What you should do:
Only lines that contain the word "Ngày" belong in the answer; copy them from the records below.

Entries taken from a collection

* * *

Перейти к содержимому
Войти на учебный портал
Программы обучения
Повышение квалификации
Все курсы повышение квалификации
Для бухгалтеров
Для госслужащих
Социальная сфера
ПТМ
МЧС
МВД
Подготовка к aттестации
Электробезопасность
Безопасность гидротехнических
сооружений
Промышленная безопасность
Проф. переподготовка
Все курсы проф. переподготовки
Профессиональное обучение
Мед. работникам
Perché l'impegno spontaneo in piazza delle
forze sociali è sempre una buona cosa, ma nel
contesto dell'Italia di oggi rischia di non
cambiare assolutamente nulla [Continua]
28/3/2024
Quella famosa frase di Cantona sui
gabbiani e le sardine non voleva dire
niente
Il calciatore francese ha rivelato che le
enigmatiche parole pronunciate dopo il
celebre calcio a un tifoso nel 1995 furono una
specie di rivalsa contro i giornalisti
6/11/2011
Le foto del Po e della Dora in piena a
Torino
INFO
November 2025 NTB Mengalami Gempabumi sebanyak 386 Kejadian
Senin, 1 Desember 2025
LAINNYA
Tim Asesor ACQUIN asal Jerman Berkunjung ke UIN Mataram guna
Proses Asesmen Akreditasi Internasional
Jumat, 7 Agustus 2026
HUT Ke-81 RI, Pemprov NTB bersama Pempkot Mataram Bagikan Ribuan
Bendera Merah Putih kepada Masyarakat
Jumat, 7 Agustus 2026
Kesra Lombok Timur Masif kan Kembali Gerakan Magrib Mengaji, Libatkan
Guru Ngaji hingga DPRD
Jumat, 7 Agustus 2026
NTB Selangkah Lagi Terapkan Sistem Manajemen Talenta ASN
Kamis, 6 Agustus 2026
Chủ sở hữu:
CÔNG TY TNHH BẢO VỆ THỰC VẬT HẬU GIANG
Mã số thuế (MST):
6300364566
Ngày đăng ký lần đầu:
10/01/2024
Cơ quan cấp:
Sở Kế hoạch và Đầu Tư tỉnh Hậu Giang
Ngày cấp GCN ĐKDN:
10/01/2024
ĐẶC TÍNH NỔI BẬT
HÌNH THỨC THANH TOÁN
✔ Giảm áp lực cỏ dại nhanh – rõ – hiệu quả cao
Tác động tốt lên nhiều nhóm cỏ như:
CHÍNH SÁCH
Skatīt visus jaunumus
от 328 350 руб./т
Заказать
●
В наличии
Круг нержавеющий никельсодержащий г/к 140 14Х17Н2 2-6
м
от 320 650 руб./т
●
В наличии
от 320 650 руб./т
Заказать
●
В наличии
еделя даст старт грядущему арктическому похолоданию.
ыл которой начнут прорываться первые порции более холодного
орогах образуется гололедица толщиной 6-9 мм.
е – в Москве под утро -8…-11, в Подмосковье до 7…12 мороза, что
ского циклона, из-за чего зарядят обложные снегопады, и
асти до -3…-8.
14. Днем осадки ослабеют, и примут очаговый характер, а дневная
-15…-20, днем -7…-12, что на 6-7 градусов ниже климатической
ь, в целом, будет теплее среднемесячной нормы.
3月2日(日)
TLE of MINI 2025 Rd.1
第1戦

* * *

Exercise result:
Ngày đăng ký lần đầu:
Ngày cấp GCN ĐKDN:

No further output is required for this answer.